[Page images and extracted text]
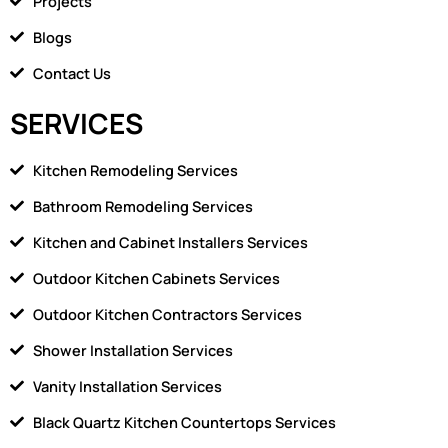
Projects
e
1
Blogs
Contact Us
SERVICES
Kitchen Remodeling Services
Bathroom Remodeling Services
Kitchen and Cabinet Installers Services
Outdoor Kitchen Cabinets Services
Outdoor Kitchen Contractors Services
Shower Installation Services
Vanity Installation Services
Black Quartz Kitchen Countertops Services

REQUIREMENT: What you return must match each record exactly and contain no images.

TASK RESULT:
Projects
e
1
Blogs
Contact Us
SERVICES
Kitchen Remodeling Services
Bathroom Remodeling Services
Kitchen and Cabinet Installers Services
Outdoor Kitchen Cabinets Services
Outdoor Kitchen Contractors Services
Shower Installation Services
Vanity Installation Services
Black Quartz Kitchen Countertops Services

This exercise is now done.